# Cosmic Blanks



## wayneryan65 (Mar 1, 2014)

5 color pour make up this awesome looking cosmic pen blank.


----------



## Edward Cypher (Mar 1, 2014)

WOW!!!


----------



## Mike Powell (Mar 1, 2014)

Those are awesome!  I really hope that when I start casting I can get something like this to turn out.


----------



## jjjaworski (Mar 1, 2014)

Those are fantastic looking blanks. Great job.
I will look forward to seeing something made from them.


----------



## johncrane (Mar 3, 2014)

I would luv to see a pen done looks fantastic Wayne.


----------



## merrym (Mar 24, 2014)

*VERY nice! Still a total newbie to this...how do you cast the different colors, do you pour them all at one time then cure it? Or do in stages?*


----------



## Joe S. (Mar 24, 2014)

Turn them!


----------



## Dalecamino (Mar 24, 2014)

I'd like to see how you do that. Are these alumilite?


----------



## duncsuss (Mar 24, 2014)

Joe S. said:


> Turn them!



I just got 2 of these in the mail today ... I plan to turn them at the first opportunity :biggrin:


----------



## eranox (Mar 24, 2014)

Those are spectacular.  You could have told me that they were intricately dyed and stabilized burl and I'd have believed you.

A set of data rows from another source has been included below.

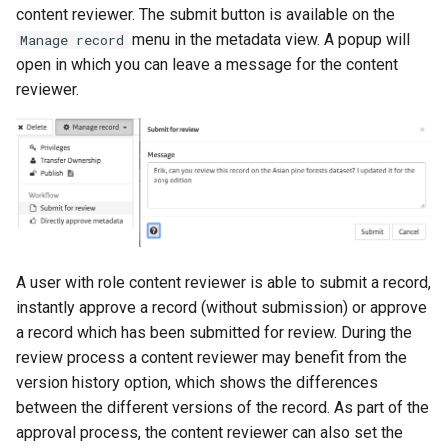
content reviewer. The submit button is available on the
menu in the metadata view. A popup will
Manage record
open in which you can leave a message for the content
reviewer.
A user with role content reviewer is able to submit a record,
instantly approve a record (without submission) or approve
a record which has been submitted for review. During the
review process a content reviewer may benefit from the
version history option, which shows the differences
between the different versions of the record. As part of the
approval process, the content reviewer can also set the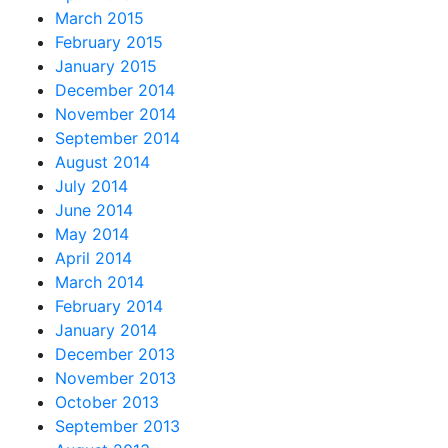
March 2015
February 2015
January 2015
December 2014
November 2014
September 2014
August 2014
July 2014
June 2014
May 2014
April 2014
March 2014
February 2014
January 2014
December 2013
November 2013
October 2013
September 2013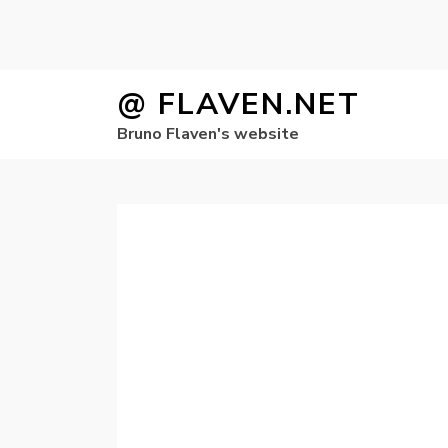
Skip
@ FLAVEN.NET
to
Bruno Flaven's website
content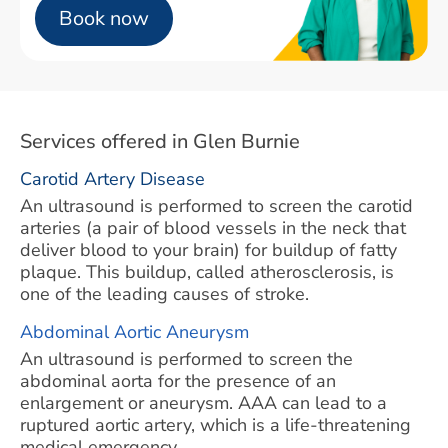
Book now
Services offered in Glen Burnie
Carotid Artery Disease
An ultrasound is performed to screen the carotid
arteries (a pair of blood vessels in the neck that
deliver blood to your brain) for buildup of fatty
plaque. This buildup, called atherosclerosis, is
one of the leading causes of stroke.
Abdominal Aortic Aneurysm
An ultrasound is performed to screen the
abdominal aorta for the presence of an
enlargement or aneurysm. AAA can lead to a
ruptured aortic artery, which is a life-threatening
medical emergency.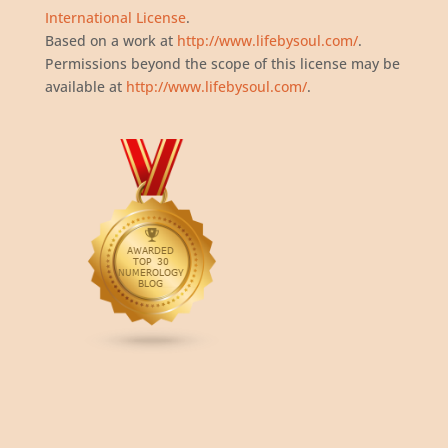
International License
.
Based on a work at
http://www.lifebysoul.com/
.
Permissions beyond the scope of this license may be
available at
http://www.lifebysoul.com/
.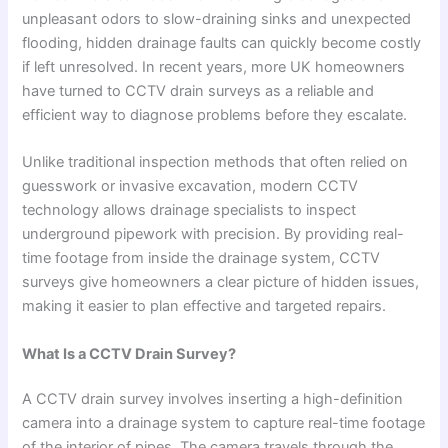
unpleasant odors to slow-draining sinks and unexpected
flooding, hidden drainage faults can quickly become costly
if left unresolved. In recent years, more UK homeowners
have turned to CCTV drain surveys as a reliable and
efficient way to diagnose problems before they escalate.
Unlike traditional inspection methods that often relied on
guesswork or invasive excavation, modern CCTV
technology allows drainage specialists to inspect
underground pipework with precision. By providing real-
time footage from inside the drainage system, CCTV
surveys give homeowners a clear picture of hidden issues,
making it easier to plan effective and targeted repairs.
What Is a CCTV Drain Survey?
A CCTV drain survey involves inserting a high-definition
camera into a drainage system to capture real-time footage
of the interior of pipes. The camera travels through the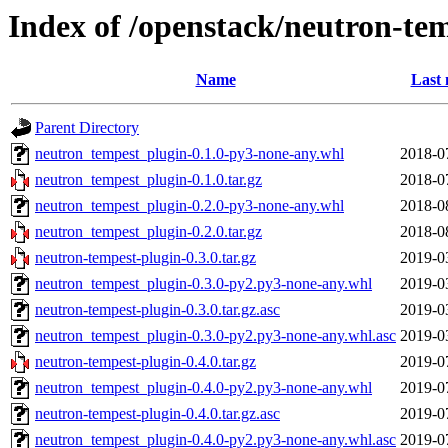
Index of /openstack/neutron-te
Name
Last 
Parent Directory
neutron_tempest_plugin-0.1.0-py3-none-any.whl
2018-0
neutron_tempest_plugin-0.1.0.tar.gz
2018-0
neutron_tempest_plugin-0.2.0-py3-none-any.whl
2018-0
neutron_tempest_plugin-0.2.0.tar.gz
2018-0
neutron-tempest-plugin-0.3.0.tar.gz
2019-0
neutron_tempest_plugin-0.3.0-py2.py3-none-any.whl
2019-0
neutron-tempest-plugin-0.3.0.tar.gz.asc
2019-0
neutron_tempest_plugin-0.3.0-py2.py3-none-any.whl.asc
2019-0
neutron-tempest-plugin-0.4.0.tar.gz
2019-0
neutron_tempest_plugin-0.4.0-py2.py3-none-any.whl
2019-0
neutron-tempest-plugin-0.4.0.tar.gz.asc
2019-0
neutron_tempest_plugin-0.4.0-py2.py3-none-any.whl.asc
2019-0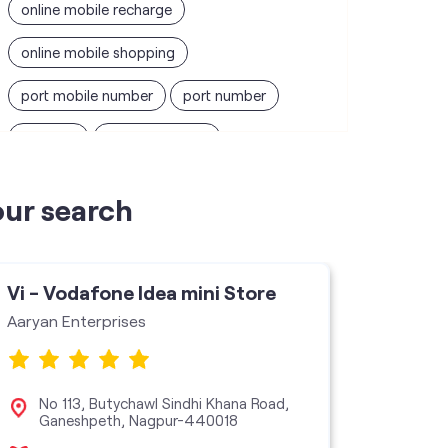
online mobile recharge
online mobile shopping
port mobile number
port number
port sim
recharge online
recharge prepaid
sim port number
our search
unlimited wifi plans for home
Smartphones near me
vi online recharge
Vi - Vodafone Idea mini Store
Vi - V
vi postpaid customer care number
Aaryan Enterprises
Ashtavi
SIM Exchange
Website Builder
vodafone data plans
No 113, Butychawl Sindhi Khana Road,
Sho
Ganeshpeth, Nagpur-440018
Rui
vodafone recharge online prepaid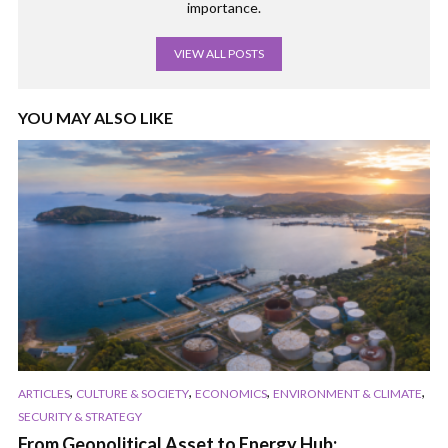
importance.
VIEW ALL POSTS
YOU MAY ALSO LIKE
,
,
,
,
ARTICLES
CULTURE & SOCIETY
ECONOMICS
ENVIRONMENT & CLIMATE
SECURITY & STRATEGY
From Geopolitical Asset to Energy Hub: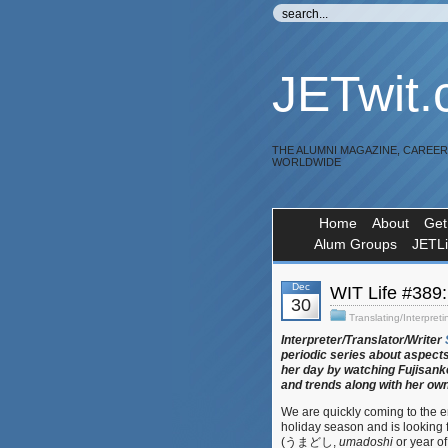
JETwit
THE ALUMNI MAGAZINE, CAREE
WORLDWIDE
Home
About
Get
Alum Groups
JETL
Dec
WIT Life #38
30
Translating/Interpreti
Interpreter/Translator/Writer
periodic series about aspects
her day by watching Fujisanke
and trends along with her ow
We are quickly coming to the e
holiday season and is looking f
(うまどし,
umadoshi
or year of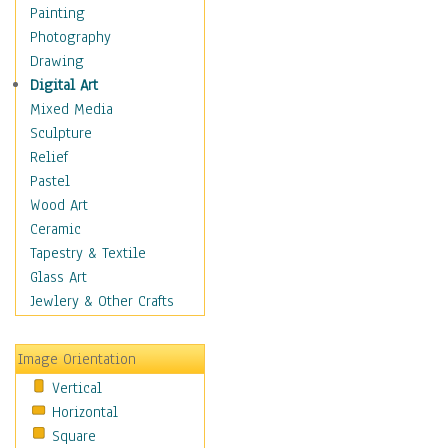
Interiors
Painting
Landmarks
Photography
Public Institutions
Drawing
Religious Architecture
Digital Art
Sculpture & Statues
Mixed Media
Stores & Shops
Sculpture
World Architecture
Relief
Astronomy & Space
Pastel
Botanical
Wood Art
Children
Ceramic
Costume & Fashion
Tapestry & Textile
Cuisine
Glass Art
Dance
Jewlery & Other Crafts
Education
Fantasy
Image Orientation
Figurative
Vertical
Hobbies
Horizontal
Holidays
Square
Home & Hearth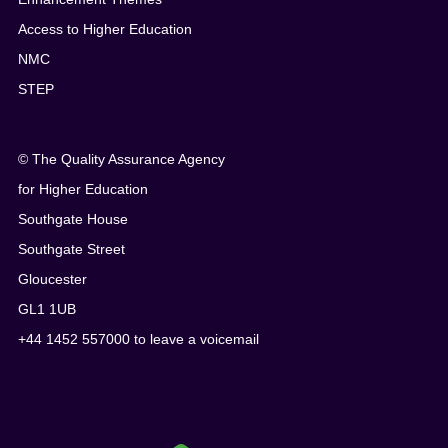
Access to Higher Education
NMC
STEP
© The Quality Assurance Agency
for Higher Education
Southgate House
Southgate Street
Gloucester
GL1 1UB
+44 1452 557000 to leave a voicemail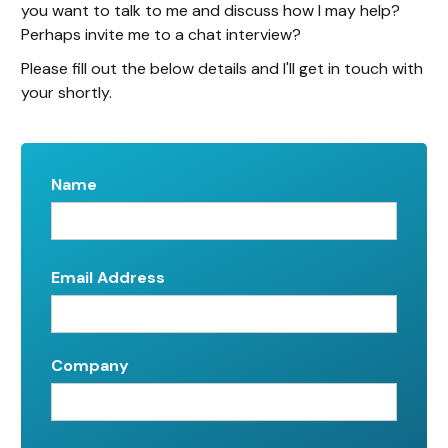
you want to talk to me and discuss how I may help?
Perhaps invite me to a chat interview?
Please fill out the below details and I'll get in touch with
your shortly.
Name
Email Address
Company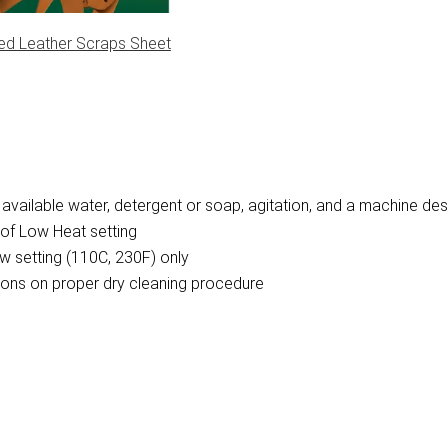
ed Leather Scraps Sheet
vailable water, detergent or soap, agitation, and a machine des
of Low Heat setting
w setting (110C, 230F) only
ctions on proper dry cleaning procedure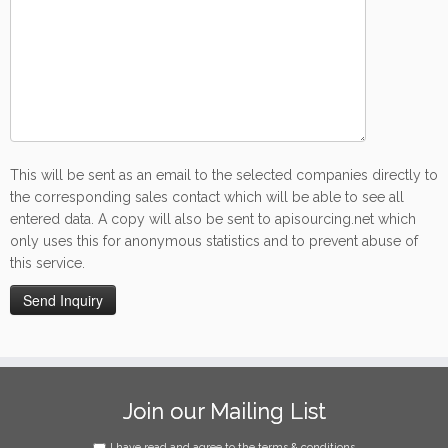
This will be sent as an email to the selected companies directly to
the corresponding sales contact which will be able to see all
entered data. A copy will also be sent to apisourcing.net which
only uses this for anonymous statistics and to prevent abuse of
this service.
Join our Mailing List
I have read and agree to the terms & conditions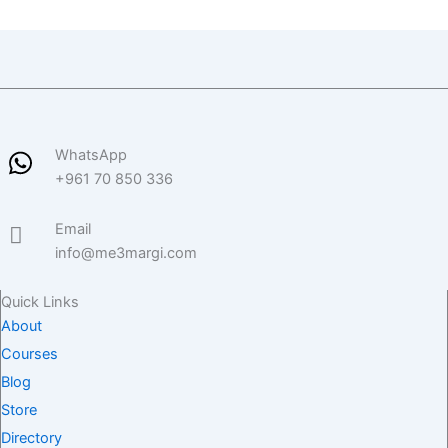
WhatsApp
+961 70 850 336
Email
info@me3margi.com
Quick Links
About
Courses
Blog
Store
Directory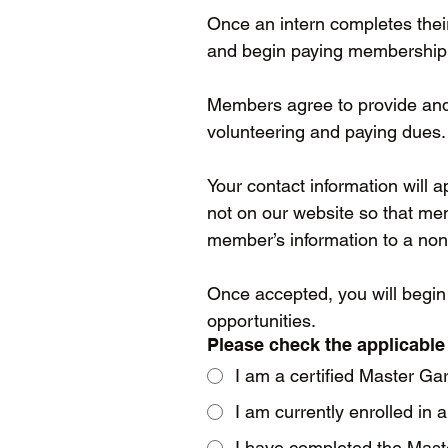
Once an intern completes thei
and begin paying membership d
Members agree to provide and m
volunteering and paying dues.
Your contact information will 
not on our website so that me
member’s information to a no
Once accepted, you will begin
opportunities.
Please check the applicable
I am a certified Master Ga
I am currently enrolled in
I have completed the Mast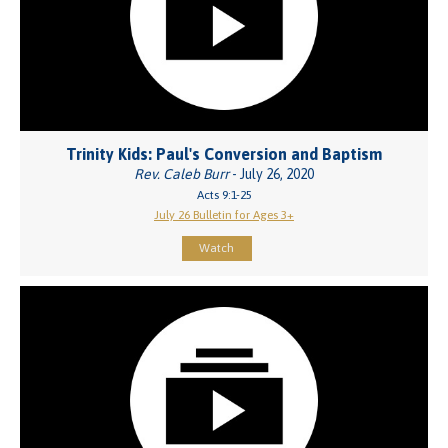
Trinity Kids: Paul's Conversion and Baptism
Rev. Caleb Burr
- July 26, 2020
Acts 9:1-25
July 26 Bulletin for Ages 3+
Watch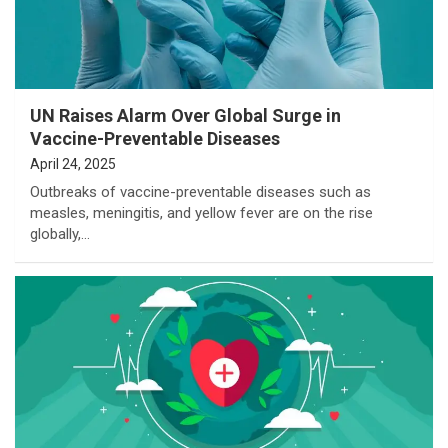
UN Raises Alarm Over Global Surge in
Vaccine-Preventable Diseases
April 24, 2025
Outbreaks of vaccine-preventable diseases such as
measles, meningitis, and yellow fever are on the rise
globally,…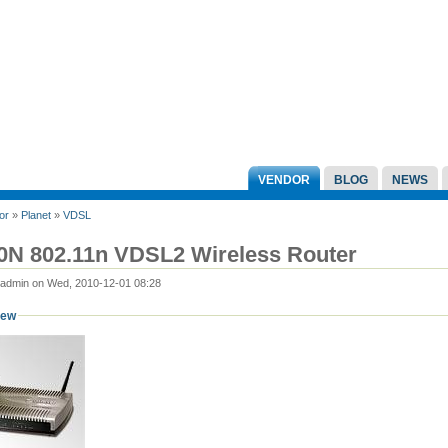
VENDOR
BLOG
NEWS
or
»
Planet
»
VDSL
0N 802.11n VDSL2 Wireless Router
 admin on Wed, 2010-12-01 08:28
iew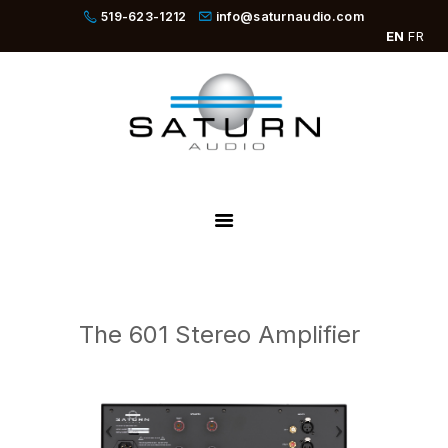
519-623-1212
info@saturnaudio.com
EN
FR
PRODUCTS
ABOUT
DEALERS
NEWS
SBOOSTER
The 601 Stereo Amplifier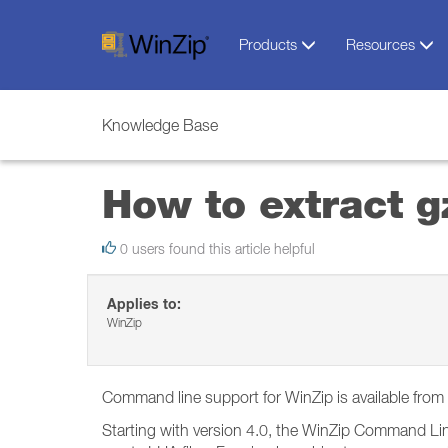
Products
Resources
Knowledge Base
How to extract g
0 users found this article helpful
Applies to:
WinZip
Command line support for WinZip is available fro
Starting with version 4.0, the WinZip Command Lin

I think a pen from one of those would go great with my avatar!  Just sayin'. :tongue:

Unfortunately, the wife has put the brakes on my pen material buying for awhile.  Shh!  She doesn't know about the group buy yet! :biggrin:


----------



## wayneryan65 (Mar 24, 2014)

*Process*

These are all alumilite and I cast 5 colors at the same time and pressurize them to 80 psi in a pressure pot to remove all the air bubbles.


----------